The State Department emails indicate that Bill Clinton brushed off potential political concerns over the Interim Haiti Recovery Commission, an organization he chaired to oversee relief efforts.
“Spoke to wjc [Bill Clinton)],” the former president’s chief of staff, Laura Graham, wrote in an email to then-State Department Chief of Staff Cheryl Mills in March 2010. “He is in agreement on our solution to the 7.1 problem and with giving intl ngo a non-voting seat (he preferred voting seat but agreed w the potential conflict issue). He is aware of the electoral risk as it relates to ihrc and said he wasn’t worried abt that issue … a successful commission will make it difficult for anyone new to overturn.”
It is not clear what the “7.1 problem” referred to. But some Haitians have expressed displeasure over the handling of relief efforts in their country. Many criticized the fact that only half of the commission’s voting members were from the Haitian government. The Haitian Parliament refused to extend the charter after it expired in October 2011.

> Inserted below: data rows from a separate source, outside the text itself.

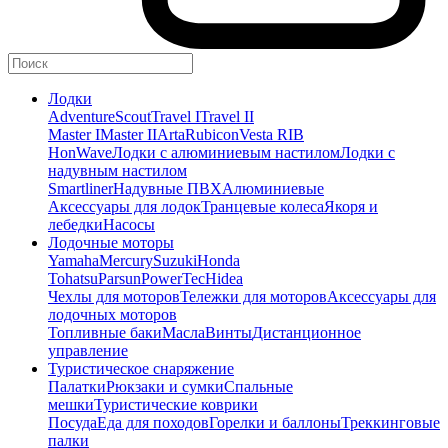
Лодки
Adventure
Scout
Travel I
Travel II
Master I
Master II
Arta
Rubicon
Vesta RIB
HonWave
Лодки с алюминиевым настилом
Лодки с
надувным настилом
Smartliner
Надувные ПВХ
Алюминиевые
Аксессуары для лодок
Транцевые колеса
Якоря и
лебедки
Насосы
Лодочные моторы
Yamaha
Mercury
Suzuki
Honda
Tohatsu
Parsun
PowerTec
Hidea
Чехлы для моторов
Тележки для моторов
Аксессуары для
лодочных моторов
Топливные баки
Масла
Винты
Дистанционное
управление
Туристическое снаряжение
Палатки
Рюкзаки и сумки
Спальные
мешки
Туристические коврики
Посуда
Еда для походов
Горелки и баллоны
Треккинговые
палки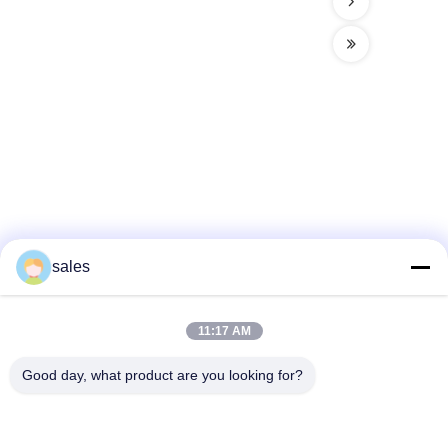
sales
ソーシャルメディア
11:17 AM
迅速な連絡
Good day, what product are you looking for?
テレ
86-510-87871161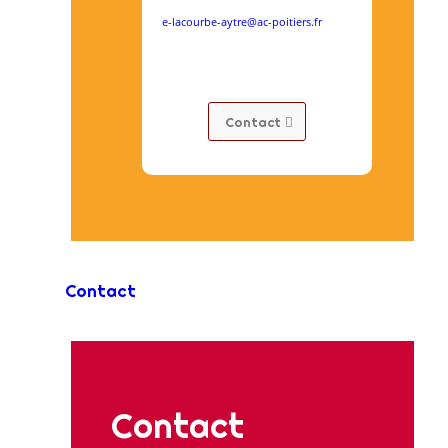
e-lacourbe-aytre@ac-poitiers.fr
Contact
Contact
Contact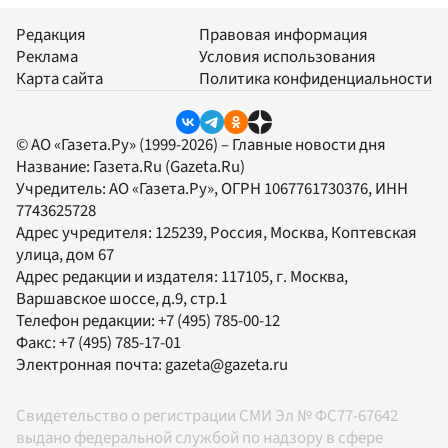
Редакция
Правовая информация
Реклама
Условия использования
Карта сайта
Политика конфиденциальности
© АО «Газета.Ру» (1999-2026) – Главные новости дня
Название:
Газета.Ru
(Gazeta.Ru)
Учредитель:
АО «Газета.Ру»
, ОГРН 1067761730376, ИНН
7743625728
Адрес учредителя: 125239, Россия, Москва, Коптевская
улица, дом 67
Адрес редакции и издателя:
117105
, г.
Москва
,
Варшавское шоссе, д.9, стр.1
Телефон редакции:
+7 (495) 785-00-12
Факс:
+7 (495) 785-17-01
Электронная почта:
gazeta@gazeta.ru
Свидетельство о регистрации СМИ Эл № ФС77-67642
выдано федеральной службой по надзору в сфере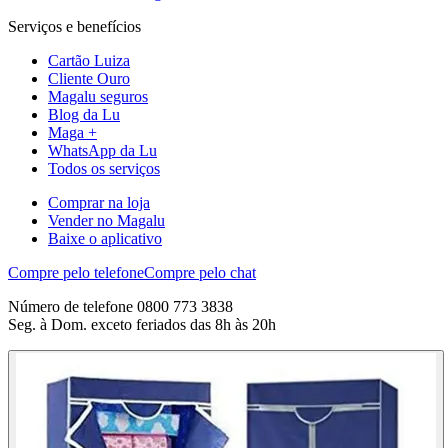
Serviços e benefícios
Cartão Luiza
Cliente Ouro
Magalu seguros
Blog da Lu
Maga +
WhatsApp da Lu
Todos os serviços
Comprar na loja
Vender no Magalu
Baixe o aplicativo
Compre pelo telefone
Compre pelo chat
Número de telefone 0800 773 3838
Seg. à Dom. exceto feriados das 8h às 20h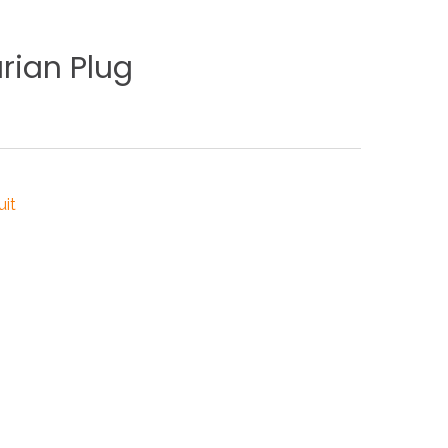
rian
Plug
uit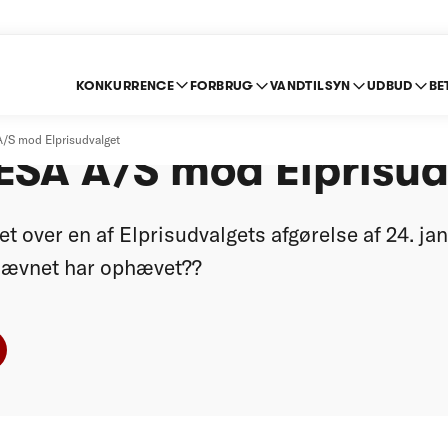
KONKURRENCE
FORBRUG
VANDTILSYN
UDBUD
BE
e afsagt den 22. de
/S mod Elprisudvalget
NESA A/S mod Elprisu
t over en af Elprisudvalgets afgørelse af 24. ja
ævnet har ophævet??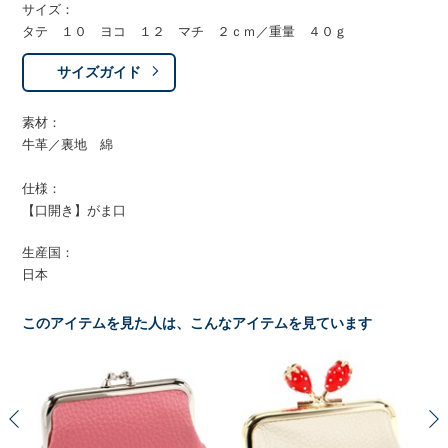
サイズ：
タテ １０ ヨコ １２ マチ ２ｃｍ／重量 ４０ｇ
サイズガイド
素材：
牛革／裏地 綿
仕様：
【口開き】がま口
生産国：
日本
このアイテムを見た人は、こんなアイテムを見ています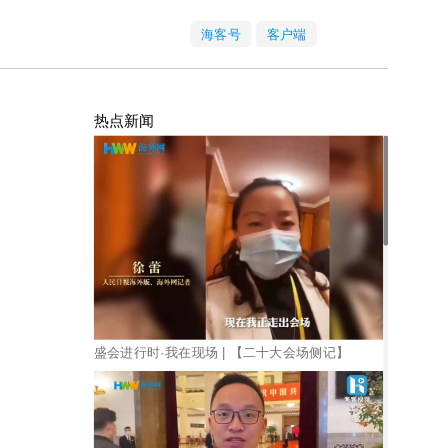
海客号
客户端
热点新闻
盛会进行时·我在现场 | 【二十大会场侧记】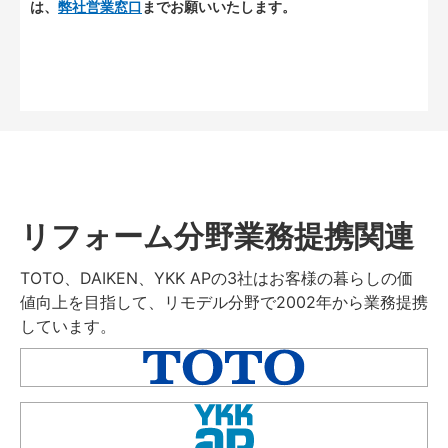
は、
弊社営業窓口
までお願いいたします。
リフォーム分野業務提携関連
TOTO、DAIKEN、YKK APの3社はお客様の暮らしの価
値向上を目指して、リモデル分野で2002年から業務提携
しています。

In a May 2010 email, Bob Nash, a senior adviser to James Lee Witt Associates, made a pitch on behalf of his boss. Nash told Graham that he was seeking a meeting with the former president about a company named Smartmatic, which had worked to bring elections to underdeveloped countries.
“I will send you some info on them,” he wrote. “Jams lee will ask if the president has time to meet with them and hear their thought on the Haiti elections.”

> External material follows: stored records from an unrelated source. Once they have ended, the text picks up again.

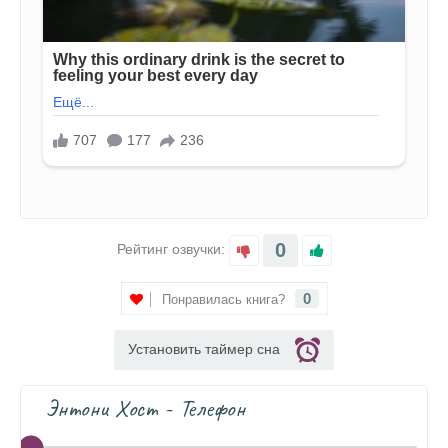
0
Рейтинг озвучки:
0
Понравилась книга?
Установить таймер сна
Энтони Хост - Телефон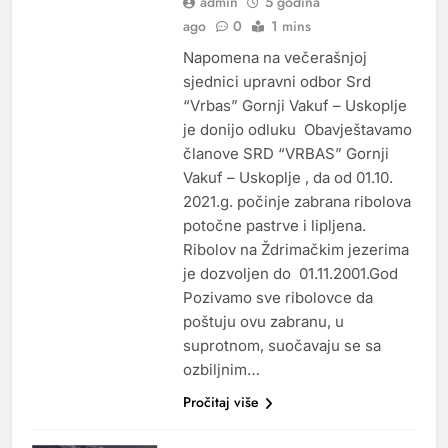
admin
5 godina
ago
0
1 mins
Napomena na večerašnjoj
sjednici upravni odbor Srd
“Vrbas” Gornji Vakuf – Uskoplje
je donijo odluku Obavještavamo
članove SRD “VRBAS” Gornji
Vakuf – Uskoplje , da od 01.10.
2021.g. počinje zabrana ribolova
potočne pastrve i lipljena.
Ribolov na Ždrimačkim jezerima
je dozvoljen do 01.11.2001.God
Pozivamo sve ribolovce da
poštuju ovu zabranu, u
suprotnom, suočavaju se sa
ozbiljnim…
Pročitaj više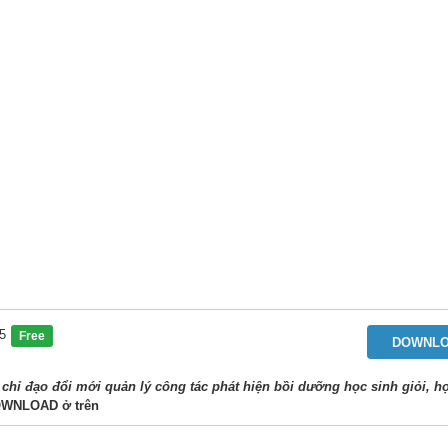
 5
Free
DOWNL
chỉ đạo đổi mới quản lý công tác phát hiện bồi dưỡng học sinh giỏi, h
OWNLOAD
ở trên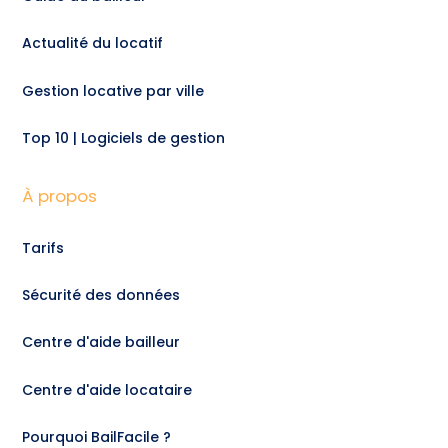
Actualité du locatif
Gestion locative par ville
Top 10 | Logiciels de gestion
À propos
Tarifs
Sécurité des données
Centre d'aide bailleur
Centre d'aide locataire
Pourquoi BailFacile ?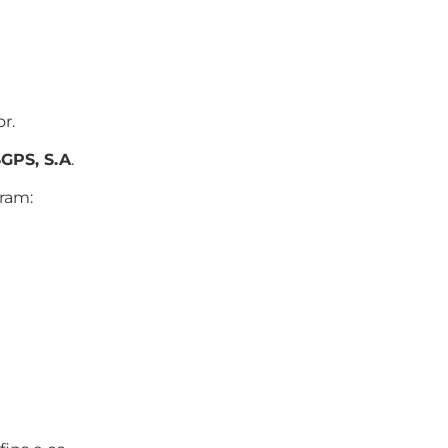
r.
GPS, S.A
.
ram: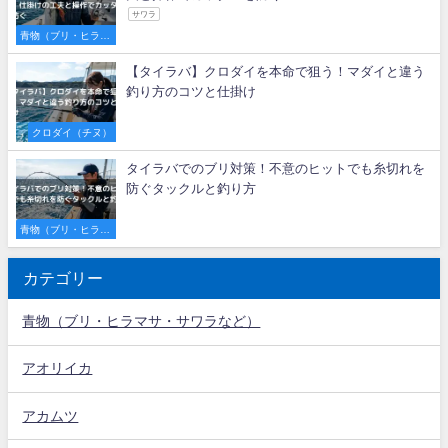
サワラ
青物（ブリ・ヒラマ
サ・サワラなど）
【タイラバ】クロダイを本命で狙う！マダイと違う
釣り方のコツと仕掛け
クロダイ（チヌ）
タイラバでのブリ対策！不意のヒットでも糸切れを
防ぐタックルと釣り方
青物（ブリ・ヒラマ
サ・サワラなど）
カテゴリー
青物（ブリ・ヒラマサ・サワラなど）
アオリイカ
アカムツ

Graham forwarded the email to Mills.
“FYI — I told Bob that BC cannot engage on the issue — hiring a contractor to help with elections and that I would refer the email to you,” she wrote.

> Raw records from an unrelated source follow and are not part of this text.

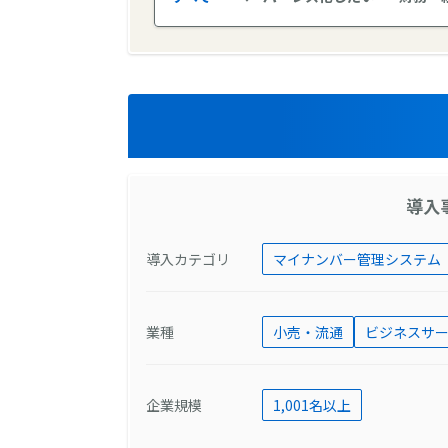
導入
導入カテゴリ
マイナンバー管理システム
業種
小売・流通
ビジネスサ
企業規模
1,001名以上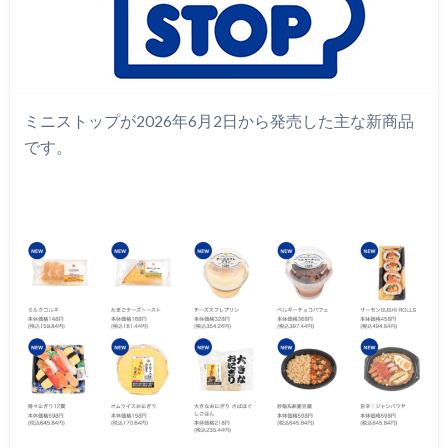
ミニストップが2026年6月2日から発売した主な新商品
です。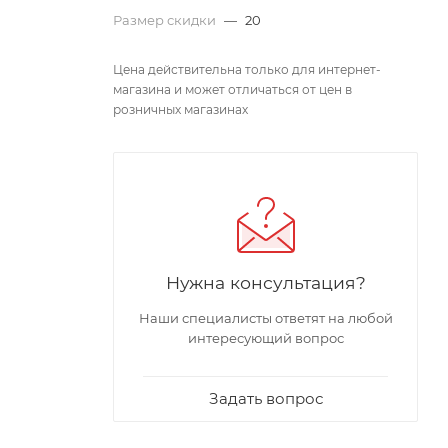
Размер скидки
—
20
Цена действительна только для интернет-
магазина и может отличаться от цен в
розничных магазинах
Нужна консультация?
Наши специалисты ответят на любой
интересующий вопрос
Задать вопрос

In the immediate aftermath of the earthquake in January 2010, Hillary Clinton complained about the slow pace of U.S. relief efforts.
“Why can Israel set up a full field hospital w operating rooms and the US military can’t/won’t and only offers surgery on the Carl Vinson which has to fly patients over and even flew Snjay [sic] Gupta there to do an operation since they did not have a neurosurgeon?” she asked in an email.
In another email, Mills thanked Under Secretary of State Judith McHale for arranging for “Temporary Protected Status” for Haitians in the United States.
“Perfect and many thanks for this deployment on TPS,” Mills wrote.
That status grants protection to foreigners in the United States, including those who entered illegally. It was designed to offer temporarily relief to people whose home countries are devastated by war or natural disaster, as was the case in Haiti. But critics have argued that the federal government has abused the original intent by continually renewing TPS.
The TPS designation for Haitians, for instance, remains in effect six years after the earthquake. It covers some 50,000 people in the United States.